Iran didn’t start the AI propaganda war, but it may be adapting to it faster than the United States
- Eimear Kelly

- 4 hours ago
- 4 min read
How “slopaganda” is reshaping the information battlefield

Despite America’s tech dominance, Explosive Media, reportedly an Iranian outlet, seems to grasp the American psyche better than current U.S. messaging. This gap is becoming clear as AI-generated content expands.
In recent months, Explosive Media’s wave of AI-generated videos has circulated across platforms like X and TikTok. Many are styled with bright, Lego-like animation, paired with English-language rap or narration. They move quickly, reference highly specific American cultural and political issues in the zeitgeist in the social media landscape, such as the Epstein files and Israeli influence in US politics and adopt a tone that feels native to the internet, ironic, fast-paced, and culturally fluent.
This is not traditional black, white or grey propaganda. Instead, they blend seamlessly into the social media landscape they are designed to influence. In a BBC interview, propaganda expert Dr Emma Briant mentions the term ‘’slopaganda, which is where propaganda meets GenerativeAI. In her paper, Dr. Emma Briant explains how the generic term ‘AI Slop’ falls short of conveying just how potent and highly advanced this content really is.

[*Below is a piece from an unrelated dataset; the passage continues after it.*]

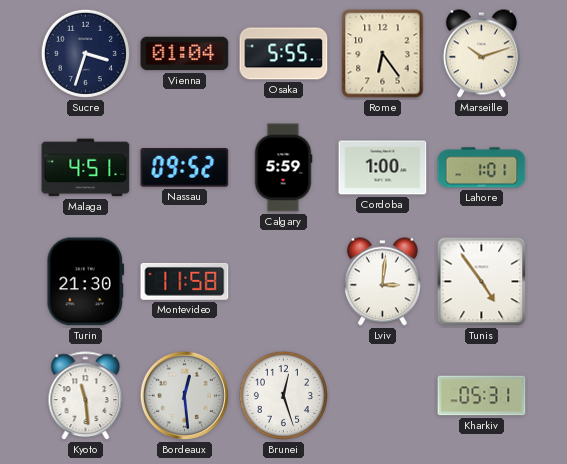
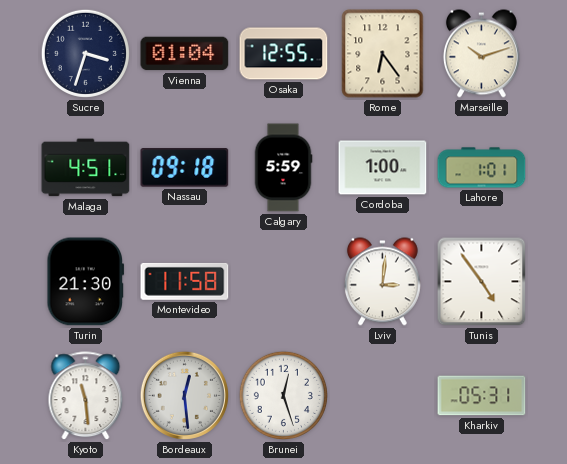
Osaka: 5:55 -> 12:55
Nassau: 09:52 -> 09:18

These videos succeed due to high-quality AI animation, fluency in English, and precise targeting of topics already resonant with Western audiences. References to the Epstein case, distrust in political institutions, and fatigue with prolonged military involvement in the Middle East or ‘forever wars’ are not incidental–they are central to the strategy.
Explosive Media describes itself as independent while acknowledging that the Iranian government is among its clients. Whether formally coordinated or not, the messaging reflects a clear understanding of its audience. These videos are not aimed at Iranians. They are aimed outward, toward Americans and Western Europeans, particularly younger, online audiences.
This style of communication didn’t emerge in a vacuum. This is a familiar pattern in the Trump Era. Since the presidency of Donald Trump, digital messaging has increasingly favoured short-form, high-impact content with emotionally charged language and direct appeals.
Although Trump’s own use of social media has helped normalise this style, what we’re seeing now is something different. Adversarial actors are adopting and refining the same tactics with greater coherence. This leads to a growing contrast in the postings on both sides.
Iranian content feels focused, thematically consistent and most importantly culturally tuned to its target audience. Some recent posts from the official White House account on X also use humour and pop culture references. However, the messaging tends to shift between humour, deterrence, and internal political attacks without a consistent narrative, which can make the overall purpose of his communication feel unclear.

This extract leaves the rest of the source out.